:: TASK DIRECTIONS ::
Among the lines of the material below, count those with the string "drone". Give the number alone.

─── RECORDS PROVIDED

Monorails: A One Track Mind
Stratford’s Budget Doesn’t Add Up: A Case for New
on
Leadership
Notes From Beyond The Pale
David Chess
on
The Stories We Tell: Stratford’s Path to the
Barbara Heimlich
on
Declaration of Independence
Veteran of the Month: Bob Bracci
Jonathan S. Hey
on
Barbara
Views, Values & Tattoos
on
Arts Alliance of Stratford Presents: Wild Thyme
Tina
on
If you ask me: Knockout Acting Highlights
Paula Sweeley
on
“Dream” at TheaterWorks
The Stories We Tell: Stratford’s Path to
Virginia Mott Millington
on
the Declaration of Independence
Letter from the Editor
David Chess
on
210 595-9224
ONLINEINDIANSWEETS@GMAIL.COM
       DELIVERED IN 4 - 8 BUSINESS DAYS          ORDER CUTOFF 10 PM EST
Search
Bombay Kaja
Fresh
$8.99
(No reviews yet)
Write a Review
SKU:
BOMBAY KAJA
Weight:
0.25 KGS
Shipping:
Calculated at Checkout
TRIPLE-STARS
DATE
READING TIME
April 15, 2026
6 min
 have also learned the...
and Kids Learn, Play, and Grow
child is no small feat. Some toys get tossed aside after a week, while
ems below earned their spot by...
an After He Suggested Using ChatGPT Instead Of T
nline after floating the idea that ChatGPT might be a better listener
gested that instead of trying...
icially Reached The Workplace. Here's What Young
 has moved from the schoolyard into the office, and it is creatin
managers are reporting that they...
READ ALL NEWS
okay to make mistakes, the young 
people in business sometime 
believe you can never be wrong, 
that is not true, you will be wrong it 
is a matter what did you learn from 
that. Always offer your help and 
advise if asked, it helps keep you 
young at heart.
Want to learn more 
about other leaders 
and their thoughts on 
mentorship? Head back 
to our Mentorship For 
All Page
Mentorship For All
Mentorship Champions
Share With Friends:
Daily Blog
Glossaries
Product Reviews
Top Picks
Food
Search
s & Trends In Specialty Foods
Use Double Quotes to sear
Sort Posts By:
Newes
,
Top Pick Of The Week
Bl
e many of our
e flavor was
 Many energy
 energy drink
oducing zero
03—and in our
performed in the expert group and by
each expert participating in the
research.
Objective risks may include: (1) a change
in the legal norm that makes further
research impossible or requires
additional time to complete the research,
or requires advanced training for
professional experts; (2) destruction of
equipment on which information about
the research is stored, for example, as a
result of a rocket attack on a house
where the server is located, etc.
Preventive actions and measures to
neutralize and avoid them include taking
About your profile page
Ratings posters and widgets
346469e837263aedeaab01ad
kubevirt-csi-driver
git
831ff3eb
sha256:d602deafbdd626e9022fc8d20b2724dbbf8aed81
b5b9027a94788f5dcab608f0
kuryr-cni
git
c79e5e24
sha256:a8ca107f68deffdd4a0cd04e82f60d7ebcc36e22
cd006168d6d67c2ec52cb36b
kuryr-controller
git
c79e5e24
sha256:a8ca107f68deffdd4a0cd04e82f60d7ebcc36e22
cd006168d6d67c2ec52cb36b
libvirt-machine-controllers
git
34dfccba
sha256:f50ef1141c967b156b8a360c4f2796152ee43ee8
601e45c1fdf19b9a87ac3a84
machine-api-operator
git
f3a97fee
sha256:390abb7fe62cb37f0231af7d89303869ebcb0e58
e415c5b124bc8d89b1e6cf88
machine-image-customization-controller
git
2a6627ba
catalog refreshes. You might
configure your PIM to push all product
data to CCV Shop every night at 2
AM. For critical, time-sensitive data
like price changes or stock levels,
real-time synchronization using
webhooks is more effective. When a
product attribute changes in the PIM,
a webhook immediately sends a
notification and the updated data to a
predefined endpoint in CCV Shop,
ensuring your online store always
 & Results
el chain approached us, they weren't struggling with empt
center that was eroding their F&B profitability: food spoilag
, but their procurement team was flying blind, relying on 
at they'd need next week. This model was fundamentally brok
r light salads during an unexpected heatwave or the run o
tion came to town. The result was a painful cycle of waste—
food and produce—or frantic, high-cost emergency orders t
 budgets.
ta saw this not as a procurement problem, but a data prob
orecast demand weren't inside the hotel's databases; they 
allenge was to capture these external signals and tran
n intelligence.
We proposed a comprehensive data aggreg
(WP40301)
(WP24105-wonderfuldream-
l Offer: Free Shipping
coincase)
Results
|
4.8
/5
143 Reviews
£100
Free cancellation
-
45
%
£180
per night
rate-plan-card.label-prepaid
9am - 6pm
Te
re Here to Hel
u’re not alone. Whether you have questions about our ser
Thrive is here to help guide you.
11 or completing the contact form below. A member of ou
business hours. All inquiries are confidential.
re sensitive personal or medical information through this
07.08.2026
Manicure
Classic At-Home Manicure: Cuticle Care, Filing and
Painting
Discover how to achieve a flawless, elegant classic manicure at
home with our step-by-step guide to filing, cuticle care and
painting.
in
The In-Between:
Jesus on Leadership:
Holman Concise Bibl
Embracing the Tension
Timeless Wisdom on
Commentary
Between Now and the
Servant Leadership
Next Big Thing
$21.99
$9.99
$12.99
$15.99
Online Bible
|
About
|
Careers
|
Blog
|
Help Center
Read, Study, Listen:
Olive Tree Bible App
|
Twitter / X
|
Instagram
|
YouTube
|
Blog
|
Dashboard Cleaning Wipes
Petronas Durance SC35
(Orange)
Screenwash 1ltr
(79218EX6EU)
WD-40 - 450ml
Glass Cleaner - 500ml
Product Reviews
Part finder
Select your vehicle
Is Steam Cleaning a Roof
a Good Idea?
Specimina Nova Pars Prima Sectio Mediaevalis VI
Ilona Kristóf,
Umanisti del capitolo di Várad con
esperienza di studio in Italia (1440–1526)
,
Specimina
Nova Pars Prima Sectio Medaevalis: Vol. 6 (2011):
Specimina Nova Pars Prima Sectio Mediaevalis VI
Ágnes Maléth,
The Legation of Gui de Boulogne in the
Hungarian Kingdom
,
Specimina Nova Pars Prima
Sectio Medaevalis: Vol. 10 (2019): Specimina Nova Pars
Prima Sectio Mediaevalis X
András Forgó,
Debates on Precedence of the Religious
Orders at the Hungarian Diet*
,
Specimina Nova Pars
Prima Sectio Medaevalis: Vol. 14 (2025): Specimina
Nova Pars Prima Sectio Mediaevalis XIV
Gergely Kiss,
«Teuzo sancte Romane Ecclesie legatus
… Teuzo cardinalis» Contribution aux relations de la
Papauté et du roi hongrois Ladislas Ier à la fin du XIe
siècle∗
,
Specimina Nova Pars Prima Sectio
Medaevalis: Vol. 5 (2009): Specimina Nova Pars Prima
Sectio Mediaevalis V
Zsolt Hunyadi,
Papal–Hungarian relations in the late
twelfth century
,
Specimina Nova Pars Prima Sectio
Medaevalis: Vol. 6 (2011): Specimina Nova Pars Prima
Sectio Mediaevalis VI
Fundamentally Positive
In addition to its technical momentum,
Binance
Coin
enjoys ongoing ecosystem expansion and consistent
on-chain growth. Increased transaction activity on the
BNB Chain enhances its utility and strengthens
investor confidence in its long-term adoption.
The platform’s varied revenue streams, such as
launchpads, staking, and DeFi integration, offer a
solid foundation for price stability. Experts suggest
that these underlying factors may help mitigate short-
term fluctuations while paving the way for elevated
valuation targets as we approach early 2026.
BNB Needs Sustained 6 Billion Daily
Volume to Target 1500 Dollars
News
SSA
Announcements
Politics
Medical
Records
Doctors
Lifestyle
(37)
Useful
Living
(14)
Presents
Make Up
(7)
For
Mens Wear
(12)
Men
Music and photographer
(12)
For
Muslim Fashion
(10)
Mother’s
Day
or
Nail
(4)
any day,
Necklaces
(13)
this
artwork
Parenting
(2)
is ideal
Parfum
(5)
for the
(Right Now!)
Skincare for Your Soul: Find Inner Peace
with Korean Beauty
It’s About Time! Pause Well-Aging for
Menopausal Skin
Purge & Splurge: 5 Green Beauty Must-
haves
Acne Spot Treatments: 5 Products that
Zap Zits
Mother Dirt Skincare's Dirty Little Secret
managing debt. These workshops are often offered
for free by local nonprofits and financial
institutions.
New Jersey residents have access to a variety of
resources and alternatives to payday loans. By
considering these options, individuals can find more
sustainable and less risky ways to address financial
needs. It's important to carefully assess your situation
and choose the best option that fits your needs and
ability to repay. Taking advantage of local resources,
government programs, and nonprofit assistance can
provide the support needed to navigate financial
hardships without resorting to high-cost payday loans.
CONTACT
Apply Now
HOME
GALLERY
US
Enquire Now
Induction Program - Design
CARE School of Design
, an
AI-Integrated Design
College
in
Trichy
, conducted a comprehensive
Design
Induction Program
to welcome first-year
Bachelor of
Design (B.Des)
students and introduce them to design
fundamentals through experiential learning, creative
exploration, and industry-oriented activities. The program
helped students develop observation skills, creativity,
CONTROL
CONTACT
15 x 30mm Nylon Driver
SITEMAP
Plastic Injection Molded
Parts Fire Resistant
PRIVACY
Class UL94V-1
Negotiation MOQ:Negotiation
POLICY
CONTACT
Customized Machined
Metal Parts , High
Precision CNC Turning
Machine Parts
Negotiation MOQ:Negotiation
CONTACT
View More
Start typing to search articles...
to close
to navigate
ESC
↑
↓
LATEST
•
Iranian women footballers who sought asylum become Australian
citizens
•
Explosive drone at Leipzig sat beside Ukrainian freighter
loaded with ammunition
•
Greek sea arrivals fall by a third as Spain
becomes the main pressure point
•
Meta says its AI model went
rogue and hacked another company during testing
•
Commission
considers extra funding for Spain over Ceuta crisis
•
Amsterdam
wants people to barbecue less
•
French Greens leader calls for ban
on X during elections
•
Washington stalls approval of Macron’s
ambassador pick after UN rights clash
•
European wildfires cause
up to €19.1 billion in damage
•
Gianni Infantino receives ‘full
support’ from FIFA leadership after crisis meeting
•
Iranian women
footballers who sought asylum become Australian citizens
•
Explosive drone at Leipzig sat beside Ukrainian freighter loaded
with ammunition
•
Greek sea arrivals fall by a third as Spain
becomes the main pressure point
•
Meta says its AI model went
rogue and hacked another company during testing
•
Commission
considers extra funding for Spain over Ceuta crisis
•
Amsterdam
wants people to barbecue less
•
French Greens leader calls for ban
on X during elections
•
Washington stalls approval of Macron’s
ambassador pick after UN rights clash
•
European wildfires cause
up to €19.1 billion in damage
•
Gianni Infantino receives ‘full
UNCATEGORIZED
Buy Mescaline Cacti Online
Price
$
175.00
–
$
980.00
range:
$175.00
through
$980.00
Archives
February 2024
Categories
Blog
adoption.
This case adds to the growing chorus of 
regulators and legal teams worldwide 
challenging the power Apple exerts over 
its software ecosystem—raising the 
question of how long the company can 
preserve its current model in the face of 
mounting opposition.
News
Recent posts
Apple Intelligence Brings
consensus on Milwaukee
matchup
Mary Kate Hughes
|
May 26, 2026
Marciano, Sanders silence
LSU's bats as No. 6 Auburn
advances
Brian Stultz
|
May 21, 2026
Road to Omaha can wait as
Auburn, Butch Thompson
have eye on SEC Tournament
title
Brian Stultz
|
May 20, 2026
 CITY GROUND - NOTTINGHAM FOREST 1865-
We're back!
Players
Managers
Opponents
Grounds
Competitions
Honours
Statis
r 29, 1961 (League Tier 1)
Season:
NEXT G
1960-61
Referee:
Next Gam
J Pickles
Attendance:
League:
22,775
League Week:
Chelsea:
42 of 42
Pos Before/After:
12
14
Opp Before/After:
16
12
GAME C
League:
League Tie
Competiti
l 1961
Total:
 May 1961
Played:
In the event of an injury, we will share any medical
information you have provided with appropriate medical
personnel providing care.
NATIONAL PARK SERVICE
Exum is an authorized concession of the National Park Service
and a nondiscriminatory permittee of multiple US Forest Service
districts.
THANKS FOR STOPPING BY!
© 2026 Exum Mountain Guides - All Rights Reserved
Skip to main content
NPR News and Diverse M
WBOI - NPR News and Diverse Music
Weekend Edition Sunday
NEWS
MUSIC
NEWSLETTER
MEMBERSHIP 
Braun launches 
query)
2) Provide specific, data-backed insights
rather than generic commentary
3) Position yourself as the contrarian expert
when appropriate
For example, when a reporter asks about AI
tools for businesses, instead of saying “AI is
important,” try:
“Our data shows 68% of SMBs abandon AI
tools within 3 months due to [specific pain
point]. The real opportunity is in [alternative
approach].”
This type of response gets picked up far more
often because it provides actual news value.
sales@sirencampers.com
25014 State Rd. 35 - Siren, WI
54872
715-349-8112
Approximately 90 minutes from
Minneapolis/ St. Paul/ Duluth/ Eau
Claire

──────

:: WRITTEN ANSWER ::
2